■ Work to be completed ■
Among the entries below, find the lines with "промышленного" and copy them.

*** Block opens ***

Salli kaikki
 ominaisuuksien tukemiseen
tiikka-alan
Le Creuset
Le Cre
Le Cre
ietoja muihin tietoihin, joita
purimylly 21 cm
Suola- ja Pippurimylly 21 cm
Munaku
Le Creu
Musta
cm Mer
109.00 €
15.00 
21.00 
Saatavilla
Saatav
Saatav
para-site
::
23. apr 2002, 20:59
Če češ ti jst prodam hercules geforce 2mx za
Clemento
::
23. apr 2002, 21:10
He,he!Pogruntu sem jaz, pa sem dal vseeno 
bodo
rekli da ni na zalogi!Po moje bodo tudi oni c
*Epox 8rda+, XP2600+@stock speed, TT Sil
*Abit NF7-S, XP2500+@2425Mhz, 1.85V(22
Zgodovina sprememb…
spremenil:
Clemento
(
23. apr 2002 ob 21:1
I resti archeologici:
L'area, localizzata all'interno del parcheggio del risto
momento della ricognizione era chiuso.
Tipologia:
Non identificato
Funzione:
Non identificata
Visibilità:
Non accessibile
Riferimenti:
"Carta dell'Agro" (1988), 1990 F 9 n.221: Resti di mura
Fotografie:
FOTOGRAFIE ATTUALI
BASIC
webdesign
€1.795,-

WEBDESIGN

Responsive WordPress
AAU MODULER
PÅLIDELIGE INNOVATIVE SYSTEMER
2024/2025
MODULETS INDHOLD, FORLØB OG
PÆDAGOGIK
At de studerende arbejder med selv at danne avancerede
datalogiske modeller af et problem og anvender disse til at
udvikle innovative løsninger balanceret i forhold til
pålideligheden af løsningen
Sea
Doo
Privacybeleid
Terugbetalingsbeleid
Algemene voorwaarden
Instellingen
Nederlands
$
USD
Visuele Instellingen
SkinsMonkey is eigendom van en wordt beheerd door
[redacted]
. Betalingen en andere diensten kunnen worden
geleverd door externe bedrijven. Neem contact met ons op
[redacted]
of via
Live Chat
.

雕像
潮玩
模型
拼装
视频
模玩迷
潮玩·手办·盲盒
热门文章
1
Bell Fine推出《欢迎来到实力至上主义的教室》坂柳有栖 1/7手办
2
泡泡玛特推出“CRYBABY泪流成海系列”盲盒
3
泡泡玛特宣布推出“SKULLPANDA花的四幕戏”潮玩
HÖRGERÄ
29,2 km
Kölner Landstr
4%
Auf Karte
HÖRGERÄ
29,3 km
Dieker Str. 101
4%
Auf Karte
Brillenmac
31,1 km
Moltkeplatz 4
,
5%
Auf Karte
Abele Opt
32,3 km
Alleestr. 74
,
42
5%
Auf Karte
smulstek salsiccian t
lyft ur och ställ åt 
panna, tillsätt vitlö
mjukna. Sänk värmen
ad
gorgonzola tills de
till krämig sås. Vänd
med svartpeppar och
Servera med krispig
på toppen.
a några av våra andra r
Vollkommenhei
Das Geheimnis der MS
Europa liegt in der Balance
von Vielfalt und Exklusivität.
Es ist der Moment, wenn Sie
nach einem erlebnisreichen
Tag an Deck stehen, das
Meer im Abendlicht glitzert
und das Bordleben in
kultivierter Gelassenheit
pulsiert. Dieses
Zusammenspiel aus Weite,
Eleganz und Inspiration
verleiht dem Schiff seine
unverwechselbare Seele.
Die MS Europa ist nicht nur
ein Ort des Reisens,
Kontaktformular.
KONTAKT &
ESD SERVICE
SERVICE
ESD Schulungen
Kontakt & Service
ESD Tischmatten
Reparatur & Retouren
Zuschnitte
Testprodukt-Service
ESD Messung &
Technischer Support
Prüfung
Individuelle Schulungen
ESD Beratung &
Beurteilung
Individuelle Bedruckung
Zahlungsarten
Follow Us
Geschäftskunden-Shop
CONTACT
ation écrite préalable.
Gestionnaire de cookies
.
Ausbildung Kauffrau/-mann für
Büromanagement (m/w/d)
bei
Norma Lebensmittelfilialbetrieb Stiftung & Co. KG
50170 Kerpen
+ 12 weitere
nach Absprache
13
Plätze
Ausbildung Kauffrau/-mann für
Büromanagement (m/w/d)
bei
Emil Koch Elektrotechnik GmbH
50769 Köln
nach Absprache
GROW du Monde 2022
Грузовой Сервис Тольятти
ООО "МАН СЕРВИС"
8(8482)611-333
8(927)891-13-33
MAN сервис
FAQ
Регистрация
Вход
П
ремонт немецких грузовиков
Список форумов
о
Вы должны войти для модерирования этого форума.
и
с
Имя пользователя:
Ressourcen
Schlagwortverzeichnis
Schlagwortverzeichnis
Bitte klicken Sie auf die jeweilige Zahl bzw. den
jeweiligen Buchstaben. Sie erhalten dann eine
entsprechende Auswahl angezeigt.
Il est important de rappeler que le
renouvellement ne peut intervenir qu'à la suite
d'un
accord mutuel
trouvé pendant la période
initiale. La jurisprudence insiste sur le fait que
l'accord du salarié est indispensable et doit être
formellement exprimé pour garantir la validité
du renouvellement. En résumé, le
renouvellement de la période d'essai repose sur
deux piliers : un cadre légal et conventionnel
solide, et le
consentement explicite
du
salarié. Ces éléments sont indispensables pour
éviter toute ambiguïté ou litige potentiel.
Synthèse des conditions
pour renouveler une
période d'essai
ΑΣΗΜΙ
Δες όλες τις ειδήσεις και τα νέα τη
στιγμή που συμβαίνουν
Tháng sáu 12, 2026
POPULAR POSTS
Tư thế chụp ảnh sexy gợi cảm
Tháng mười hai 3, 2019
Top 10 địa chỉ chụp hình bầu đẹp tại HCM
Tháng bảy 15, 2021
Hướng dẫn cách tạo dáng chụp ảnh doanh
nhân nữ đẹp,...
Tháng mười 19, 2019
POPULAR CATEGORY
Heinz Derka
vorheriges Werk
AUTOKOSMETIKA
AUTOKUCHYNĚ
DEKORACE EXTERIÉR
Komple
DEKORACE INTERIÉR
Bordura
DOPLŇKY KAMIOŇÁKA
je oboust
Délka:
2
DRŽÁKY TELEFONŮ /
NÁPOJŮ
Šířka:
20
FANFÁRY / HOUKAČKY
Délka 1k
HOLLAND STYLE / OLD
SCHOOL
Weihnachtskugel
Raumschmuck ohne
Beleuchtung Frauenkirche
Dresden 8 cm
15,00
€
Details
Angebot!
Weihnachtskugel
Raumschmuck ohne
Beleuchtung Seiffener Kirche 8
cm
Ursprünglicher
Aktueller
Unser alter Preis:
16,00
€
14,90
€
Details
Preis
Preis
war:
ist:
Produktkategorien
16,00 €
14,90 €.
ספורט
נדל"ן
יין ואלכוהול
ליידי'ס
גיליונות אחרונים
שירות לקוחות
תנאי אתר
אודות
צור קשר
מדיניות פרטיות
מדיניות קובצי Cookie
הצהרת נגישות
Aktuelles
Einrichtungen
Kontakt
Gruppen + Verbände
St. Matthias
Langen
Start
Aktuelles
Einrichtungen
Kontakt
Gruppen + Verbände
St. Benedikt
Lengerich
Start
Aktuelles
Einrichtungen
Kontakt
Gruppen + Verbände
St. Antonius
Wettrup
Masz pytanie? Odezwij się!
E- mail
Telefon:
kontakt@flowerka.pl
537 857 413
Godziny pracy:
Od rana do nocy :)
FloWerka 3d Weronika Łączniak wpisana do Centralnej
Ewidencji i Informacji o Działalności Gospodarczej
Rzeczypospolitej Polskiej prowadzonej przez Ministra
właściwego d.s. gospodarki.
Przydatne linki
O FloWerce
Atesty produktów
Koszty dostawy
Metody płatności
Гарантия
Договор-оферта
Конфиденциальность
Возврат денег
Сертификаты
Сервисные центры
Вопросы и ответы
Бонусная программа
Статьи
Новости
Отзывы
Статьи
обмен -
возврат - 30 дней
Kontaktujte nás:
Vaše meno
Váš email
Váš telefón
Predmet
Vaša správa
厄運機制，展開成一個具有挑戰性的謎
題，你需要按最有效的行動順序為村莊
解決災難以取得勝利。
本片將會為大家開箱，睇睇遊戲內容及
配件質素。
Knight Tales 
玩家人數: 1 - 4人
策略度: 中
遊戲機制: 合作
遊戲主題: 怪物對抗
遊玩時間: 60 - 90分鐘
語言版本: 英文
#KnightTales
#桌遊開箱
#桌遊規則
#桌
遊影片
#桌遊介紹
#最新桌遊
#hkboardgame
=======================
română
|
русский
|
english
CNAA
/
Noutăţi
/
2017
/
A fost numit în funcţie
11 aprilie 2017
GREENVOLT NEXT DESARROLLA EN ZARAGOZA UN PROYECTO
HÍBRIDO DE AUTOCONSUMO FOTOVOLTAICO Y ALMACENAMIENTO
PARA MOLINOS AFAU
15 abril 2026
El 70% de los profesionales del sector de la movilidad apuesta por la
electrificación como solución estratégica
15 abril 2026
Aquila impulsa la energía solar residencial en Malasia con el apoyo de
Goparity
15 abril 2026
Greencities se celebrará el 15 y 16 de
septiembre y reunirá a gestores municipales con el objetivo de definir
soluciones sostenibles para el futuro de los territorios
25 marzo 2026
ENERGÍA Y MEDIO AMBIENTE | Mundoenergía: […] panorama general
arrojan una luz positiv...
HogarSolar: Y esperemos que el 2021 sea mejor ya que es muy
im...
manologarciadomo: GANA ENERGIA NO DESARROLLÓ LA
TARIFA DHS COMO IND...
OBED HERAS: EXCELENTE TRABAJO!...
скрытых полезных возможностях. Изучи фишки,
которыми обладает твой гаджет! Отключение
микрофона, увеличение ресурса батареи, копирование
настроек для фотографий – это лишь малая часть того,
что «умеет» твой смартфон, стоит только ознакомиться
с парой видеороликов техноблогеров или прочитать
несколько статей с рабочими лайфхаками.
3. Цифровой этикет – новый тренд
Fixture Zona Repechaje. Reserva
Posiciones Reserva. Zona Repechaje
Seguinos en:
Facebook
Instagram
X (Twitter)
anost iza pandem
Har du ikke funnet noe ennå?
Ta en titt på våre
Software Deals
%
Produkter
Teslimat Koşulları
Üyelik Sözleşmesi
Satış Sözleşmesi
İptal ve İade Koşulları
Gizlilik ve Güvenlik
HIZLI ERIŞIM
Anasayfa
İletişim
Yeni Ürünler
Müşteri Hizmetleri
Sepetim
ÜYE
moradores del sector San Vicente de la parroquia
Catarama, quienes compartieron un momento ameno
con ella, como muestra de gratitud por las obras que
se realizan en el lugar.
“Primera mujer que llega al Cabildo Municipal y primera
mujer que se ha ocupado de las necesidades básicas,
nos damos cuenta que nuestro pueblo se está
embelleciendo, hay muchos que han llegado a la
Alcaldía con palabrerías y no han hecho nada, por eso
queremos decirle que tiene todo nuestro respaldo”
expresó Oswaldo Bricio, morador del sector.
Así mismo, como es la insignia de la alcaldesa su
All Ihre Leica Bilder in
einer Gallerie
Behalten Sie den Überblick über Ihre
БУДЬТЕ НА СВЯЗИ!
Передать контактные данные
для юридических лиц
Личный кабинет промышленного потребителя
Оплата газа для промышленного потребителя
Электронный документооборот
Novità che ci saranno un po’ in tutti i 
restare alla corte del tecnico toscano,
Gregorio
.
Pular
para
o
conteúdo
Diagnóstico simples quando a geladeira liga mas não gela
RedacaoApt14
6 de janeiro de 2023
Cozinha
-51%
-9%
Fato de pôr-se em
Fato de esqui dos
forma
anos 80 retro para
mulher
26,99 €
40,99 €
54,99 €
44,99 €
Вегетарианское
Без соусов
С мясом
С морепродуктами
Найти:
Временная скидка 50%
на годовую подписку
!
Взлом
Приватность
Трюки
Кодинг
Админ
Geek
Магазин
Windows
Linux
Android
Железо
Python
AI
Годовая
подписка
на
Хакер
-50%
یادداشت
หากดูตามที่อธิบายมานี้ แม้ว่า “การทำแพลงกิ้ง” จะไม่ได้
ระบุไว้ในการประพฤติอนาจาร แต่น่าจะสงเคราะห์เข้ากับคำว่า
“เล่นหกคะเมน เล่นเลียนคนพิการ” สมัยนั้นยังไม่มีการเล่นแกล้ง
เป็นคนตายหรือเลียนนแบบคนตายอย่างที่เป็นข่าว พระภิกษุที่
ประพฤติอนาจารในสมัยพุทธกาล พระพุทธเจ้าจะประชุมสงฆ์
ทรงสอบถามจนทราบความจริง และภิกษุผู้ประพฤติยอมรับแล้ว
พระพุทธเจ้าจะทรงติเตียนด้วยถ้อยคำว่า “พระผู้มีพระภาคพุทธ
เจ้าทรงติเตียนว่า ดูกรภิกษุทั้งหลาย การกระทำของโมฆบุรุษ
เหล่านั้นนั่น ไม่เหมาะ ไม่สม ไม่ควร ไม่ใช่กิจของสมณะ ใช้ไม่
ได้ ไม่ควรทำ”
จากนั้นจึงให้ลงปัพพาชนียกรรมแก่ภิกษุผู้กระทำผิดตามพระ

*** Block closes ***

■ Worked solution ■
Личный кабинет промышленного потребителя
Оплата газа для промышленного потребителя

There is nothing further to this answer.